2.確保Apache作為非根賬戶用戶來運行。萬一攻擊者暗中破壞了Apache,這就可以確保攻擊者只能在該用戶賬戶允許的範圍內進行破壞活動。該用戶賬戶應當限於Apache程序本身,以維持整個服務器的不可侵犯性。可通過以下操作來實現這一步: 創建本地用戶和用戶組,然後修改httpd.conf中的「用戶」和「用戶組」參數。確保創建的用戶有一個不存在的主目錄,這可以防止任何人使用該賬戶登錄到服務器。默認狀態下,Apache服務器將作為根賬戶來啟動,但所有子進程都將作為所選擇的那個用戶來運行。而Apache根進程本身根本不處理請求。
3.如果在Apache上運行關鍵任務型網站,就把它運行在專用的Web服務器上。不要在上面運行BIND,也不要運行Sendmail。往Apache 設備上添加FTP服務器之類的東西可能很簡單,這個硬件處理起來可能輕鬆,但要記住: 運行的服務越多,給黑客留下的攻擊途徑就越多。只要攻擊者破壞了某一個守護程序、獲得根賬戶訪問權,Apache的種種安全措施都無法阻止對方。

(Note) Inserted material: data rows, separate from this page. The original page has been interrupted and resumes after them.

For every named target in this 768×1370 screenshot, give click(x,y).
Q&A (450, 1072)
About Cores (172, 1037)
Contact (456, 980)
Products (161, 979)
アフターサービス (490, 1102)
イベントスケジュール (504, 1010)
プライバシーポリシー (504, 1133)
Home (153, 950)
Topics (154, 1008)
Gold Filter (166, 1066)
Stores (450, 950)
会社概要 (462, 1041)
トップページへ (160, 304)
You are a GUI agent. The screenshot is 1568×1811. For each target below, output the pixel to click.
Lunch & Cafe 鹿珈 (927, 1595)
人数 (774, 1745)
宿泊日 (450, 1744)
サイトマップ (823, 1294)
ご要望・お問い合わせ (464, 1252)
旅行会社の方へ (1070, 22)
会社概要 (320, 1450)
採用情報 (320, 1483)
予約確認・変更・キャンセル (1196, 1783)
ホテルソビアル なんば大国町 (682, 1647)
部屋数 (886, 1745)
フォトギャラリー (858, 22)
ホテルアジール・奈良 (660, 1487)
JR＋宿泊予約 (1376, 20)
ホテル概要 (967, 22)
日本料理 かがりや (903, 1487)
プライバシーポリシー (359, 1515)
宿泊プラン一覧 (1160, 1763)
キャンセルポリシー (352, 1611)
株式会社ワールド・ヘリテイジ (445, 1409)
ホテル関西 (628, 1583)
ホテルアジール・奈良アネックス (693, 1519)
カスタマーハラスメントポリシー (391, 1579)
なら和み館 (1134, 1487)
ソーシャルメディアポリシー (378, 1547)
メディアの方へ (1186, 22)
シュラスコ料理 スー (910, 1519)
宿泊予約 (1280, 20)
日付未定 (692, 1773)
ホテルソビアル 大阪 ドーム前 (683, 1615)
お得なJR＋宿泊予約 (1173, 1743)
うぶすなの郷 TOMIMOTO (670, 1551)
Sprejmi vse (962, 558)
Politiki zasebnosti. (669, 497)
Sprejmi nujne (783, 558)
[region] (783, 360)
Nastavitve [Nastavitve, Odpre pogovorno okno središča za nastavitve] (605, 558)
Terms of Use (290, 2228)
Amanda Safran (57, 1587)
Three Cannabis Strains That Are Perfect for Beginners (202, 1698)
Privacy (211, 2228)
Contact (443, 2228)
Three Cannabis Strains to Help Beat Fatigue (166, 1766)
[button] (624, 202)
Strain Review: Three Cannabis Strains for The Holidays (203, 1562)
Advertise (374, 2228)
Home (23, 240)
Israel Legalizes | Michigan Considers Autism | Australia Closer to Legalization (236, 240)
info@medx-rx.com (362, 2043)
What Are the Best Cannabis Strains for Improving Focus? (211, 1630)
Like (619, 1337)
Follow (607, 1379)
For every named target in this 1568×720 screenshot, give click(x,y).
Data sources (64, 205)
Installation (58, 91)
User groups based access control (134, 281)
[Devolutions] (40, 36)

4.把Apache的版本號及其他關鍵信息隱藏起來,讓潛在的攻擊者無法看見。在httpd.conf裡面添加ServerSignature Off和ServerTokens Prod命令。這可以限制任何外人從服務器收集信息。攻擊的信息收集部分被稱為「特徵探測」,攻擊者可以用來確認某個版本的Apache或者其中一個模塊所特有的漏洞。另外,蠕蟲和病毒甚至可以掃瞄查找這些信息。另外,清除圖標和手動目錄等默認內容。這些內容同樣可用來確認某些版本的Apache。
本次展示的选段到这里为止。